| Requirement |
Your answer should be every line of the records that contains the word "cookies".

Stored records
******************************

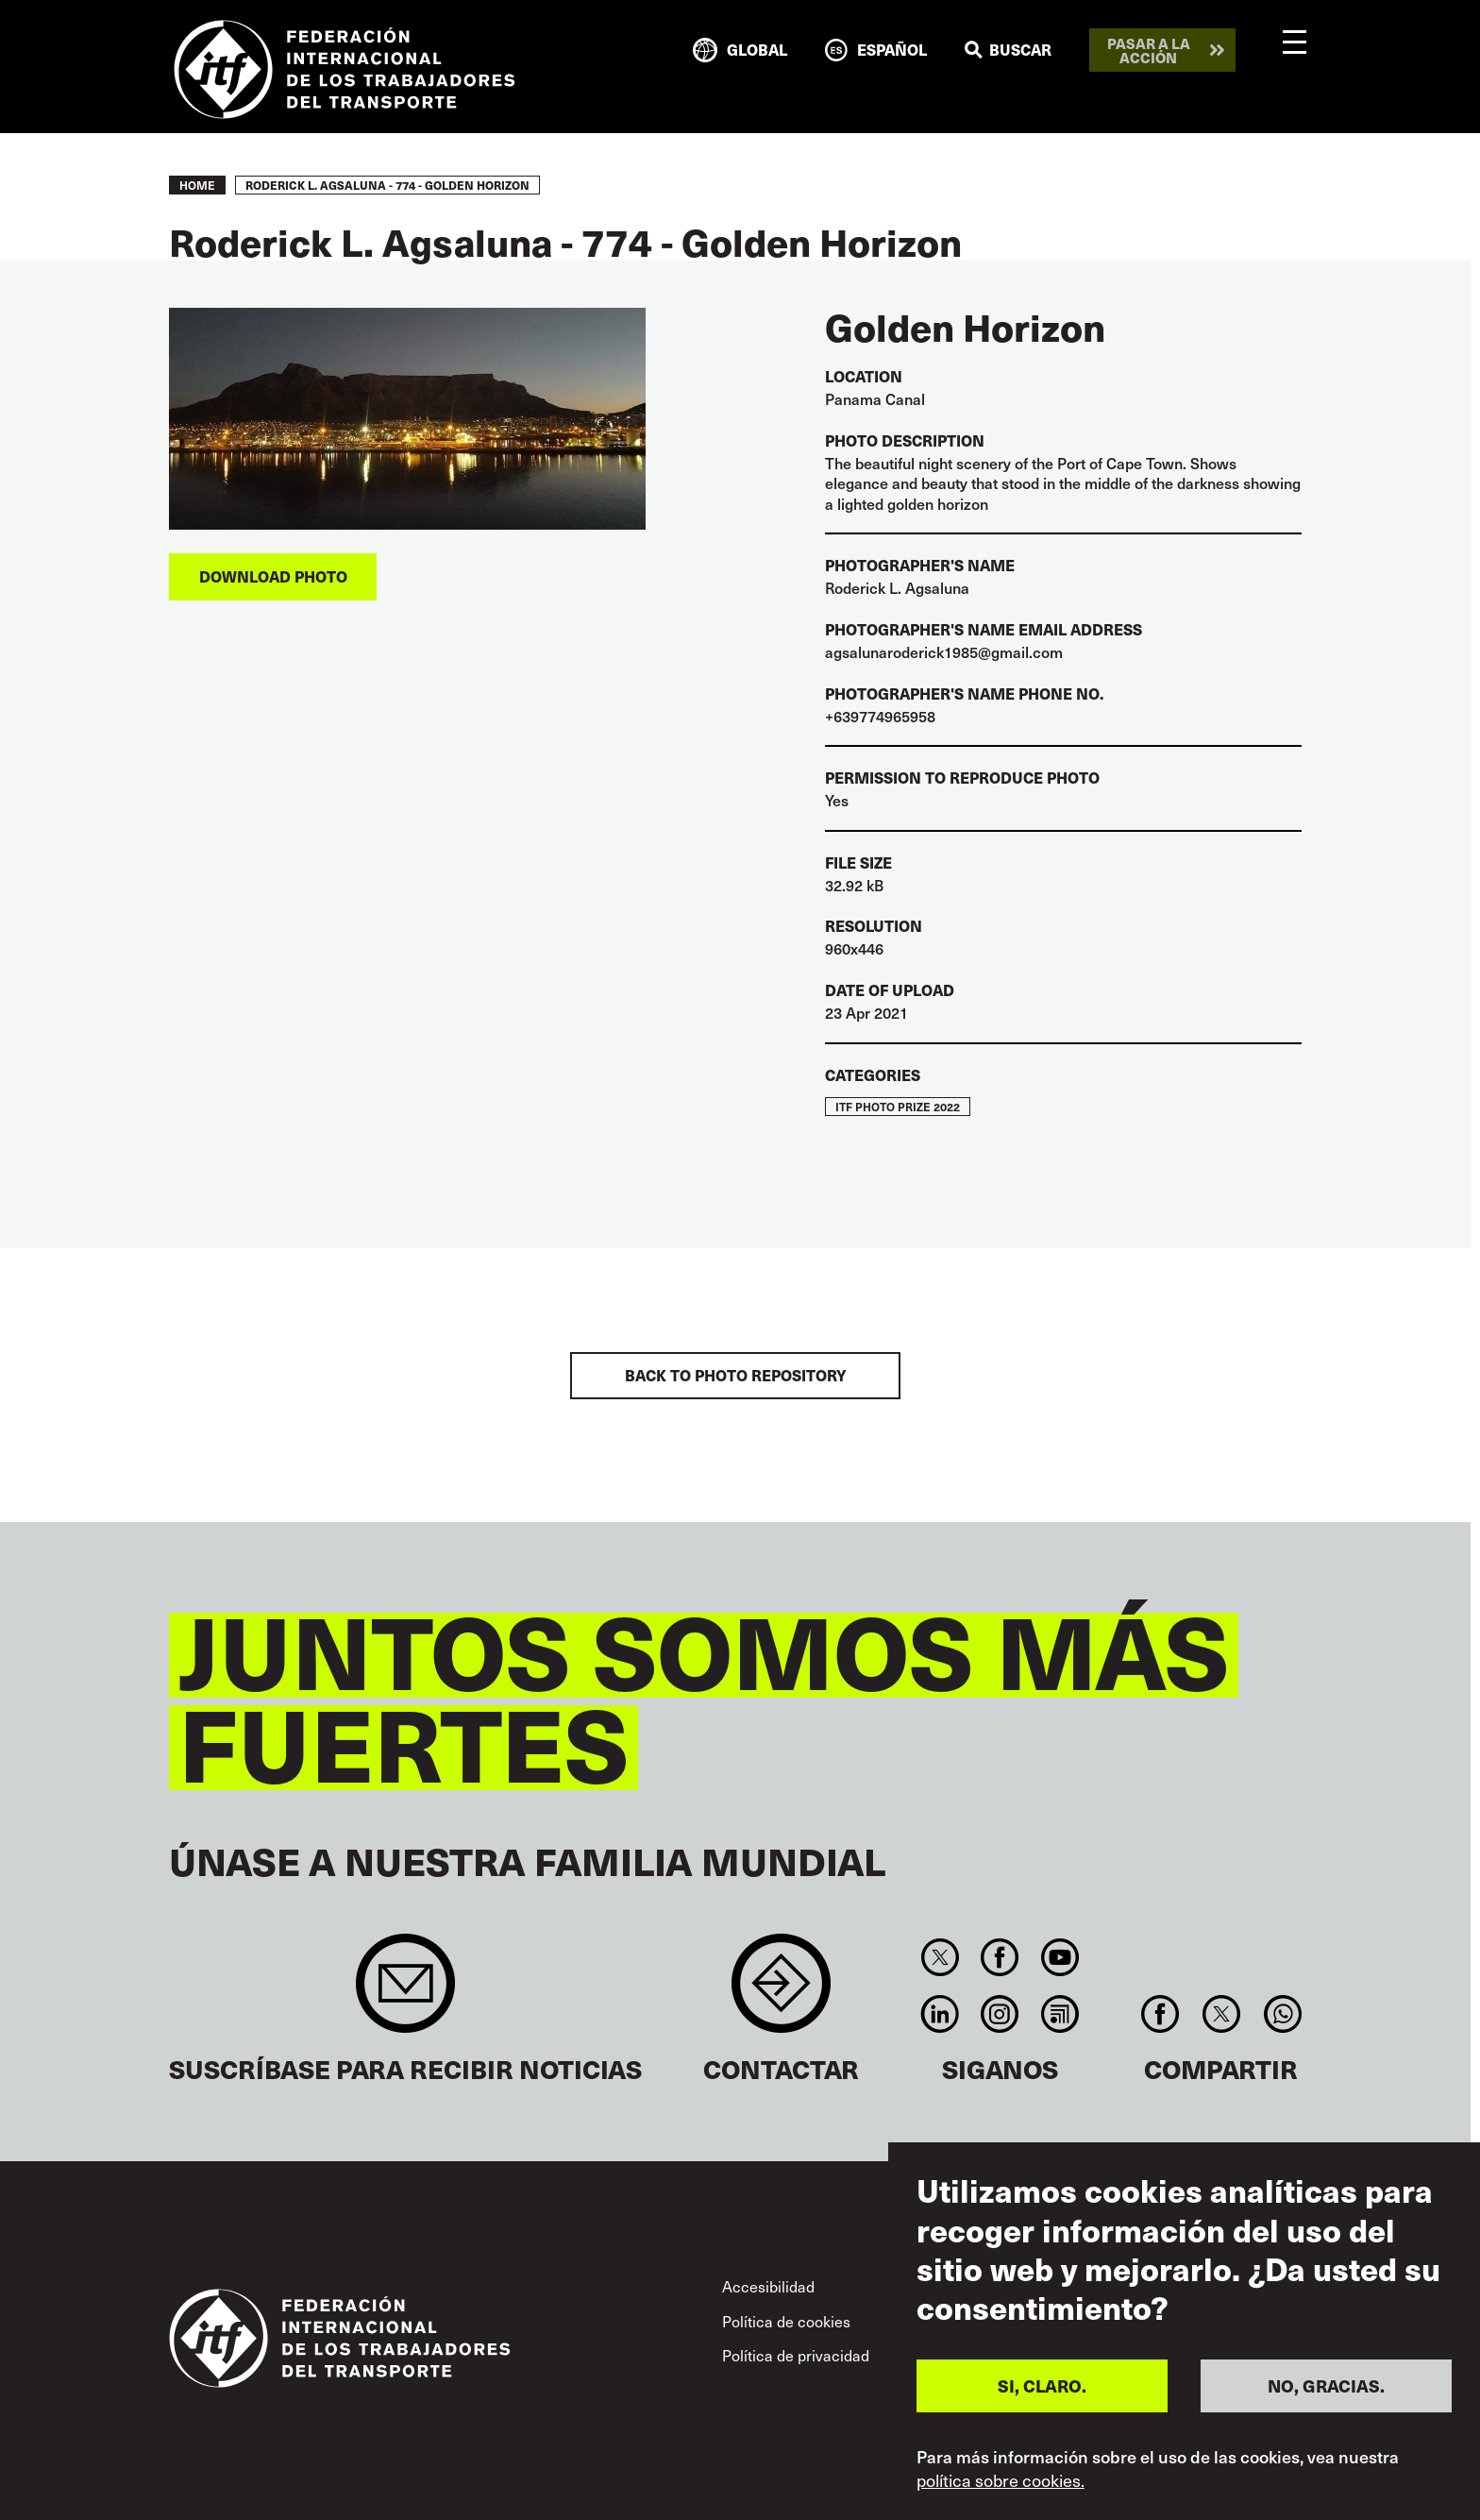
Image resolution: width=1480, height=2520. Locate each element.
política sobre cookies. (1001, 2480)
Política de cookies (786, 2320)
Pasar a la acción (1148, 50)
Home (197, 185)
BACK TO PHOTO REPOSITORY (736, 1375)
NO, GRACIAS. (1326, 2385)
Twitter (939, 1957)
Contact (781, 1993)
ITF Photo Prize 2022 (897, 1106)
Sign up (405, 1993)
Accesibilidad (768, 2286)
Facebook (1000, 1957)
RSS (1059, 2014)
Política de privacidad (795, 2354)
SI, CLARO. (1042, 2385)
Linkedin (939, 2014)
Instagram (1000, 2014)
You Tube (1059, 1957)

******************************

| The completed task |
política sobre cookies. (1001, 2480)
Política de cookies (786, 2320)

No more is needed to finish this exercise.